ASSIGNMENT:
Scan the entries below and return each line that contains "James".

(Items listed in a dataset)

━━━━

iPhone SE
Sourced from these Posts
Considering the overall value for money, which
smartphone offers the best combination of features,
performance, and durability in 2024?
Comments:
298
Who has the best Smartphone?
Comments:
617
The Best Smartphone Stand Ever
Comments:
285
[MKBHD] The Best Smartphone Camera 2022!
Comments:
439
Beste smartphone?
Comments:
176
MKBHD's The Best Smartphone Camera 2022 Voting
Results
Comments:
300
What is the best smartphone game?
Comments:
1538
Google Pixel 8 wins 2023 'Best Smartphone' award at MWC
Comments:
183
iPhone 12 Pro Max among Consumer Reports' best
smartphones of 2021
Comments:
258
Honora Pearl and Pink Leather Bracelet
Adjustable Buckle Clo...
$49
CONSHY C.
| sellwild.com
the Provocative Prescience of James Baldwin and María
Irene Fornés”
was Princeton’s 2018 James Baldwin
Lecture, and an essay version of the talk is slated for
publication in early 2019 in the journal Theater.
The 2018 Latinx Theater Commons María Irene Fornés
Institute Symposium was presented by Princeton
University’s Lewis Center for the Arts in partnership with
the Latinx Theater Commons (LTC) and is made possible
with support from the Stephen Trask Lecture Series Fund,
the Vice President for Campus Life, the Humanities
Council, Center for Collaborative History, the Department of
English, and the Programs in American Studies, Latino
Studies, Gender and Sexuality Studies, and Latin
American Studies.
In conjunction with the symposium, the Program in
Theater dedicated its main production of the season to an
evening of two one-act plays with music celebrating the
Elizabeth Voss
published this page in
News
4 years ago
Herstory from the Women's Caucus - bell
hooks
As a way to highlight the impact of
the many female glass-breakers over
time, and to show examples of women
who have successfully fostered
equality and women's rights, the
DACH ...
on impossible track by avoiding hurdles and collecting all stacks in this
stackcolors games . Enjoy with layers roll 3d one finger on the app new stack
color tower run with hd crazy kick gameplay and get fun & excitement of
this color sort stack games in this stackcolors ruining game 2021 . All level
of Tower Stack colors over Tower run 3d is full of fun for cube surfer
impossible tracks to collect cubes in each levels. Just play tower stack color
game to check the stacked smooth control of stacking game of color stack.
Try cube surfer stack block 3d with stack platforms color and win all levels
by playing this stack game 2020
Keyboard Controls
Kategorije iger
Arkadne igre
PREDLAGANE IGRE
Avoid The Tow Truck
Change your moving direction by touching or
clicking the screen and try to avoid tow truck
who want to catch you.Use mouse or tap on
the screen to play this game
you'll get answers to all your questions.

━━━━

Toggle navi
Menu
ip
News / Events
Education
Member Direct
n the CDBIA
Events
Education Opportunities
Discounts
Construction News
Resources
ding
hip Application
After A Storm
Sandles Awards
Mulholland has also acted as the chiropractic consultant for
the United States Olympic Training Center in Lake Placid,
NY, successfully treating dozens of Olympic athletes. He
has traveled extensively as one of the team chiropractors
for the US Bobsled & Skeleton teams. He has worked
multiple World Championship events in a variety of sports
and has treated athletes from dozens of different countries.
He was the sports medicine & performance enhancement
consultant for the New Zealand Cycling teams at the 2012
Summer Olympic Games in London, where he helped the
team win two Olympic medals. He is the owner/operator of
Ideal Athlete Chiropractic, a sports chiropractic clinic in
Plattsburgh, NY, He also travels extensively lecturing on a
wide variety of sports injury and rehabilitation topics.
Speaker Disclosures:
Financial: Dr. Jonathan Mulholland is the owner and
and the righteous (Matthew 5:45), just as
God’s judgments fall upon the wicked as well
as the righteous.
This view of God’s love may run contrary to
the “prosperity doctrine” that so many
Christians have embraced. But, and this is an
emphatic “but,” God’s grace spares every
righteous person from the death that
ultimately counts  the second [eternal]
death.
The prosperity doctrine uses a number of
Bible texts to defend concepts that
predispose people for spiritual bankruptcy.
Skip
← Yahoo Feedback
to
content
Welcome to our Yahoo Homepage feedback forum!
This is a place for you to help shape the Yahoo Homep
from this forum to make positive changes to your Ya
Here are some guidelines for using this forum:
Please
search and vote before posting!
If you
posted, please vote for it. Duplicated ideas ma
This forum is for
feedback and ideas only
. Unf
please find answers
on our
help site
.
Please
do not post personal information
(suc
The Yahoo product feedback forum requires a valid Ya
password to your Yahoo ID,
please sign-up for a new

━━━━

REPLY:
the Provocative Prescience of James Baldwin and María
was Princeton’s 2018 James Baldwin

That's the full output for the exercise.